Stored items from a collection:
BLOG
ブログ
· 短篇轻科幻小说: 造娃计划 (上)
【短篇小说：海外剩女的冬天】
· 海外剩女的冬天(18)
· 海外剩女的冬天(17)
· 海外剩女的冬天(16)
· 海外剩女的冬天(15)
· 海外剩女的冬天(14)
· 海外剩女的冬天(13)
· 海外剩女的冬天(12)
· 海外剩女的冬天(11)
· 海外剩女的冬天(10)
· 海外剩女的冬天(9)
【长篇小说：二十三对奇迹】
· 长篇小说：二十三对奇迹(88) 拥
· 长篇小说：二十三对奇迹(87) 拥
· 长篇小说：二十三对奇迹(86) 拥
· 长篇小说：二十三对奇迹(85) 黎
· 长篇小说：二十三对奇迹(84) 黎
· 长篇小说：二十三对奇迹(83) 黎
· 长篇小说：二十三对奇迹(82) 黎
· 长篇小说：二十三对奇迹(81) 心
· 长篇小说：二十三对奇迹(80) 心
---
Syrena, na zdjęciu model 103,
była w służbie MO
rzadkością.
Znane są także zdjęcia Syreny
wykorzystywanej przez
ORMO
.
==
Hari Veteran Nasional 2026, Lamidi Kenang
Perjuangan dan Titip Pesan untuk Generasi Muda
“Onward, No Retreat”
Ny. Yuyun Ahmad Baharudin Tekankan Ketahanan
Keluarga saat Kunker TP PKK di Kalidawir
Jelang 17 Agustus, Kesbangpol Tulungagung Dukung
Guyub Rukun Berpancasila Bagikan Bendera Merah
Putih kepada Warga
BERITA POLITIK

Problem: Look through the entries, and return every line that the word "海外剩女的冬天" appears in.

Result of the task:
【短篇小说：海外剩女的冬天】
· 海外剩女的冬天(18)
· 海外剩女的冬天(17)
· 海外剩女的冬天(16)
· 海外剩女的冬天(15)
· 海外剩女的冬天(14)
· 海外剩女的冬天(13)
· 海外剩女的冬天(12)
· 海外剩女的冬天(11)
· 海外剩女的冬天(10)
· 海外剩女的冬天(9)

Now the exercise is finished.